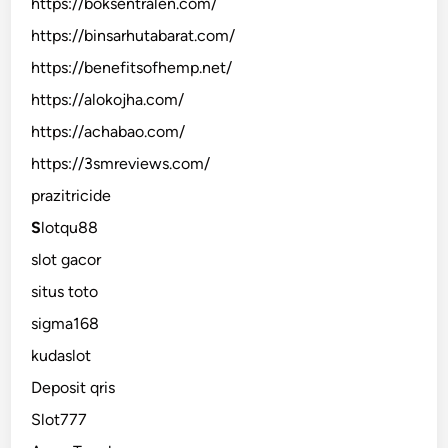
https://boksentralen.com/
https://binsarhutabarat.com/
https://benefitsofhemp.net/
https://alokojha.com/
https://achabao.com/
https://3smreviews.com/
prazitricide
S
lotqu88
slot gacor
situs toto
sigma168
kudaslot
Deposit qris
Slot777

--

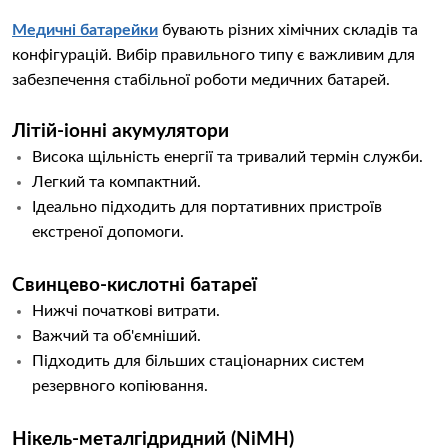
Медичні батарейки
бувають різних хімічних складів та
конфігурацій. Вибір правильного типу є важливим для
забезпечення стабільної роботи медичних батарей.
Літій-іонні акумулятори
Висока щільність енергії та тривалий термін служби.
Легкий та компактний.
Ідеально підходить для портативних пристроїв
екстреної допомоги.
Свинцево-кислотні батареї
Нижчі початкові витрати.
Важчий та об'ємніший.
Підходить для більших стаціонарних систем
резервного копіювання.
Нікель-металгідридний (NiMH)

Directions: Review the preceding data and report every line that includes the string "https".

Response:
https://boksentralen.com/
https://binsarhutabarat.com/
https://benefitsofhemp.net/
https://alokojha.com/
https://achabao.com/
https://3smreviews.com/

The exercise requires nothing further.